▸ Requirement: Counting only lines below that contain the string "الشعري", give the total as a single number.

▸ Material to process:

++++

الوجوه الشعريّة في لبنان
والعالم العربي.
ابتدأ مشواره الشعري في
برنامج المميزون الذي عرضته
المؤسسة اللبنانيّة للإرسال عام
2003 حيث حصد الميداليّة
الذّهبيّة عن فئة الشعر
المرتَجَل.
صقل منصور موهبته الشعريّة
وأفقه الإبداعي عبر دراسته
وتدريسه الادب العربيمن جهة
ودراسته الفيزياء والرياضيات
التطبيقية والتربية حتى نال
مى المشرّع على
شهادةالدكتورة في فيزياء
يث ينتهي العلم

++++

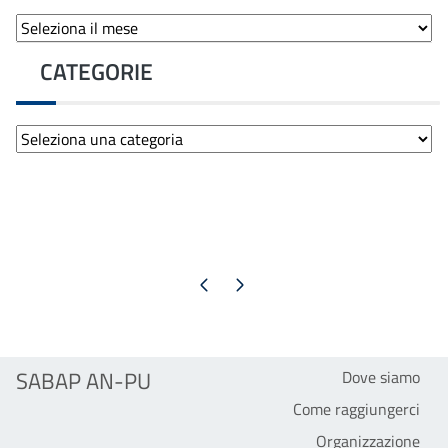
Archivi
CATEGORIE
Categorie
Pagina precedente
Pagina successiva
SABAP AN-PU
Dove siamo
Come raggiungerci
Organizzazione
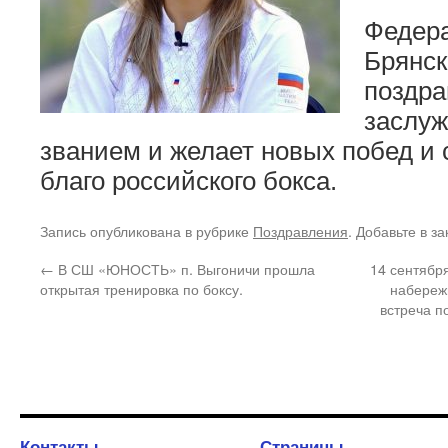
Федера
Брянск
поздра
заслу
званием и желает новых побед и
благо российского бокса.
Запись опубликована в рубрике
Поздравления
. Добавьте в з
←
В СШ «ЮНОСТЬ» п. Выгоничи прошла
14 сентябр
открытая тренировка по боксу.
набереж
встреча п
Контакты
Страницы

++++

▸ Completed exercise: 3